◆ **ACTIVITY**
Each line of the data below between the one containing "ивной пол быстротвердеющий" and the one containing "Fendinebbia", both included, is to be repeated exactly. Please omit pictures.

EXERCISE INPUTS below:

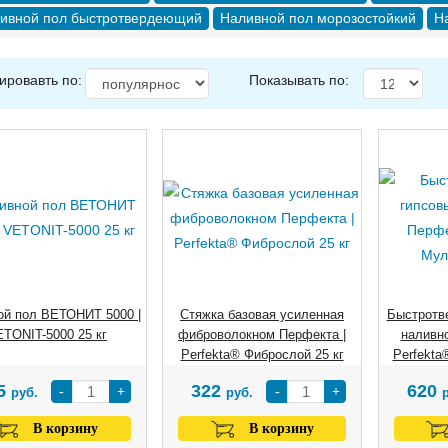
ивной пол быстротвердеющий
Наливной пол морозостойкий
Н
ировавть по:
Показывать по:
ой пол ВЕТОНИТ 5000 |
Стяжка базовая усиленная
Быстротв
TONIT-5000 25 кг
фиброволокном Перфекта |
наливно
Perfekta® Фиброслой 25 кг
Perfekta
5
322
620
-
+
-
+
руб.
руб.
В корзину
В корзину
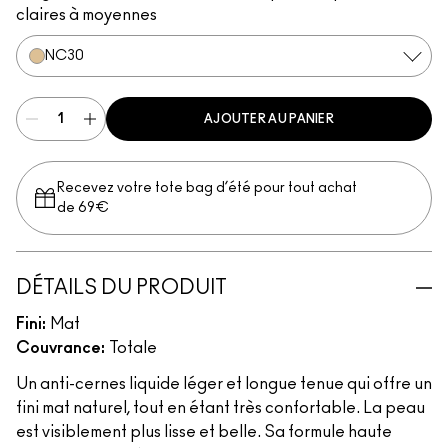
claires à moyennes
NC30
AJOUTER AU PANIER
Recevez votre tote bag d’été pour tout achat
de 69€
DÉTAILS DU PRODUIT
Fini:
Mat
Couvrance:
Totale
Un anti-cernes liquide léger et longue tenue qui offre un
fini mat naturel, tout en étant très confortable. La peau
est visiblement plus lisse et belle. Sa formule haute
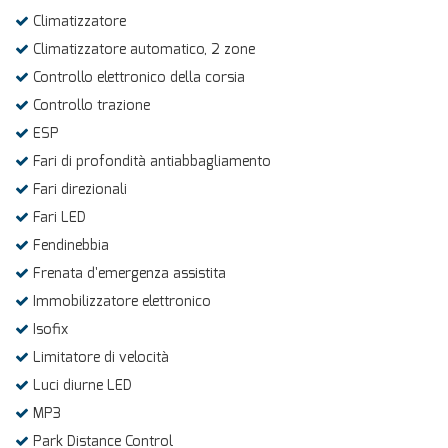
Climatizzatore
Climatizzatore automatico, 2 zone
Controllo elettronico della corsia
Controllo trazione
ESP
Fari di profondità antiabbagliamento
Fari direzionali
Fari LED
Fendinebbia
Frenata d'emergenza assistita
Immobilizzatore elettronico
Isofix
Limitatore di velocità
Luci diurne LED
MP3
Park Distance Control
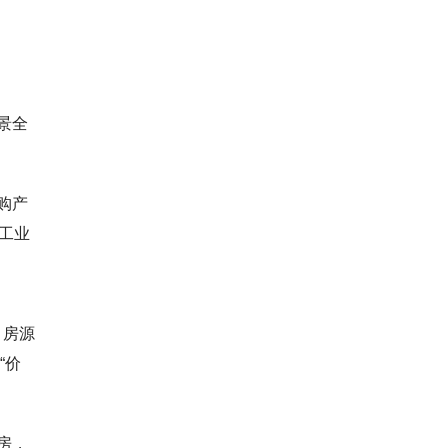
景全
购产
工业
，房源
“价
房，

End of EXERCISE INPUTS.
EXERCISE INPUTS below:

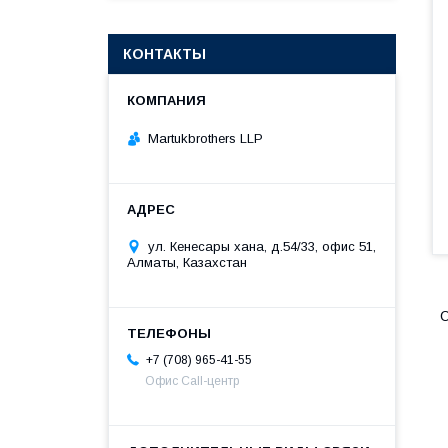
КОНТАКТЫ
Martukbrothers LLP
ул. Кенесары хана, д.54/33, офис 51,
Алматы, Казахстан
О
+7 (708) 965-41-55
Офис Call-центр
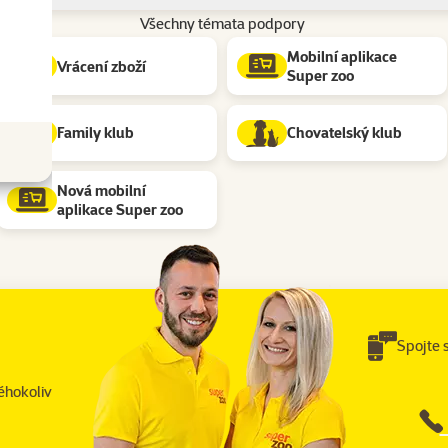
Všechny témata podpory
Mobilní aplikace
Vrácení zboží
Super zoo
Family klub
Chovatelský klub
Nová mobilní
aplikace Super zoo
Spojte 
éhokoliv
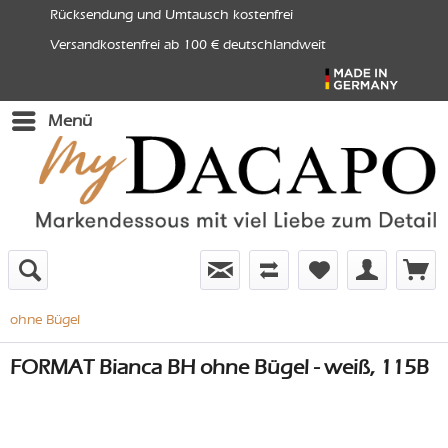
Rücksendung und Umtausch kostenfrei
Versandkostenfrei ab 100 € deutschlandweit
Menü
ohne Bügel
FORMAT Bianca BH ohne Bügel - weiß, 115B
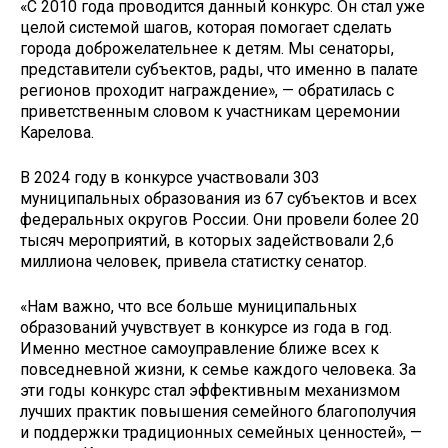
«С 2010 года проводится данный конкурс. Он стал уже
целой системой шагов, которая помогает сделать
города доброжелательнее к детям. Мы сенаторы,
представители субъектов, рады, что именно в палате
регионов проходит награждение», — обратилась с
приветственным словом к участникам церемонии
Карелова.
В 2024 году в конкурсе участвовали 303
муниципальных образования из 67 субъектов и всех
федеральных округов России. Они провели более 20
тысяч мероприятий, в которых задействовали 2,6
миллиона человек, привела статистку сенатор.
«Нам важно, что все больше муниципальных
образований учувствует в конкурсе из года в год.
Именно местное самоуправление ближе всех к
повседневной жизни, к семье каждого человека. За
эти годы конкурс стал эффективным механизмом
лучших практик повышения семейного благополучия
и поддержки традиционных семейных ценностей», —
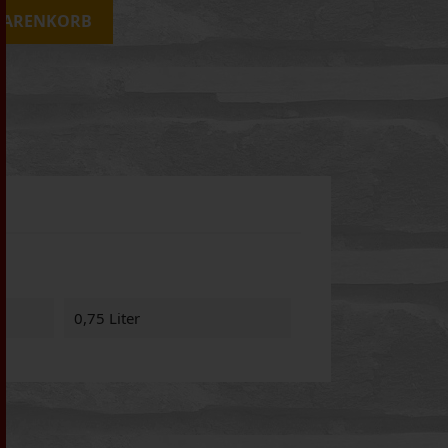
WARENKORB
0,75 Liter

End of EXERCISE INPUTS.
EXERCISE INPUTS below:

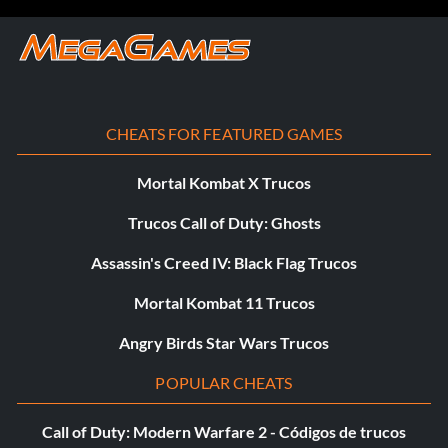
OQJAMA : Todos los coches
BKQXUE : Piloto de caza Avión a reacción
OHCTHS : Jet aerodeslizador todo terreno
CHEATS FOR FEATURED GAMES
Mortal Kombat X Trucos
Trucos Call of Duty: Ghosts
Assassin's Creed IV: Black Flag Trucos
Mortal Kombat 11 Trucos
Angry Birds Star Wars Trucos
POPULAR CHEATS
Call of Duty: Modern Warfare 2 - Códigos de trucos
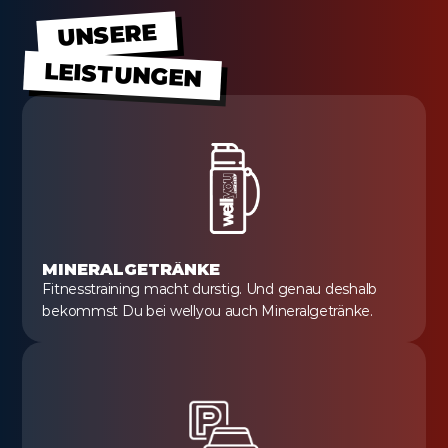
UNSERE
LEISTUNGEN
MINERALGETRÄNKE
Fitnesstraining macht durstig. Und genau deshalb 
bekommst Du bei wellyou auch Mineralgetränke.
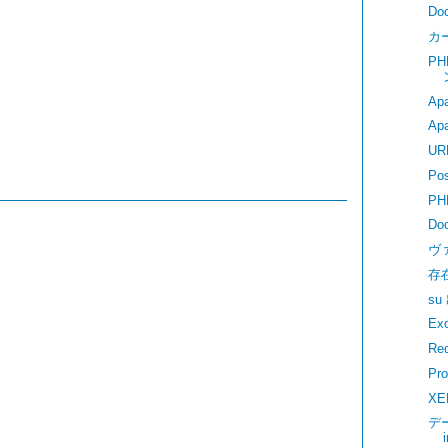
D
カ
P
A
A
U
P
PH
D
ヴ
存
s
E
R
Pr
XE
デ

End of EXERCISE INPUTS.

◆ **ANSWER BOX**
ивной пол быстротвердеющий
Наливной пол морозостойкий
Н
ировавть по:
Показывать по:
ой пол ВЕТОНИТ 5000 |
Стяжка базовая усиленная
Быстротв
TONIT-5000 25 кг
фиброволокном Перфекта |
наливно
Perfekta® Фиброслой 25 кг
Perfekta
5
322
620
-
+
-
+
руб.
руб.
В корзину
В корзину
claires à moyennes
NC30
AJOUTER AU PANIER
Recevez votre tote bag d’été pour tout achat
de 69€
DÉTAILS DU PRODUIT
Fini:
Mat
Couvrance:
Totale
Un anti-cernes liquide léger et longue tenue qui offre un
fini mat naturel, tout en étant très confortable. La peau
est visiblement plus lisse et belle. Sa formule haute
Climatizzatore
Climatizzatore automatico, 2 zone
Controllo elettronico della corsia
Controllo trazione
ESP
Fari di profondità antiabbagliamento
Fari direzionali
Fari LED
Fendinebbia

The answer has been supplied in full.